**PROBLEM REQUIREMENTS**
Set down all of the data again, character for character.

**DATA FOR REVIEW**
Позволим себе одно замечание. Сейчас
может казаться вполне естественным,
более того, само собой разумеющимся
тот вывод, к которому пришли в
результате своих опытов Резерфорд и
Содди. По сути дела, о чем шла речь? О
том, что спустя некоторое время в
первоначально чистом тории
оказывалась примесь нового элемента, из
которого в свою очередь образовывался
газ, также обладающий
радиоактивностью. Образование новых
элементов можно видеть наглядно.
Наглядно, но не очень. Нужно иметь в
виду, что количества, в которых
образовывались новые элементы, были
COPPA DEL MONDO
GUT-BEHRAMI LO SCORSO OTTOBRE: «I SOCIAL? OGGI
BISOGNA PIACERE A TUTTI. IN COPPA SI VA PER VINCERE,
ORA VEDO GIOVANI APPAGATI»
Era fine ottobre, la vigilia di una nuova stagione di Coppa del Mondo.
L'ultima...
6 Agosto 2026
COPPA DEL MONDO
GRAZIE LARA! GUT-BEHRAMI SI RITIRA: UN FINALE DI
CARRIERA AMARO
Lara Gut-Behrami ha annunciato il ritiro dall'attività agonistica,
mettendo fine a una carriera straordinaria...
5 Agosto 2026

**COMPLETED TASK**
Позволим себе одно замечание. Сейчас
может казаться вполне естественным,
более того, само собой разумеющимся
тот вывод, к которому пришли в
результате своих опытов Резерфорд и
Содди. По сути дела, о чем шла речь? О
том, что спустя некоторое время в
первоначально чистом тории
оказывалась примесь нового элемента, из
которого в свою очередь образовывался
газ, также обладающий
радиоактивностью. Образование новых
элементов можно видеть наглядно.
Наглядно, но не очень. Нужно иметь в
виду, что количества, в которых
образовывались новые элементы, были
COPPA DEL MONDO
GUT-BEHRAMI LO SCORSO OTTOBRE: «I SOCIAL? OGGI
BISOGNA PIACERE A TUTTI. IN COPPA SI VA PER VINCERE,
ORA VEDO GIOVANI APPAGATI»
Era fine ottobre, la vigilia di una nuova stagione di Coppa del Mondo.
L'ultima...
6 Agosto 2026
COPPA DEL MONDO
GRAZIE LARA! GUT-BEHRAMI SI RITIRA: UN FINALE DI
CARRIERA AMARO
Lara Gut-Behrami ha annunciato il ritiro dall'attività agonistica,
mettendo fine a una carriera straordinaria...
5 Agosto 2026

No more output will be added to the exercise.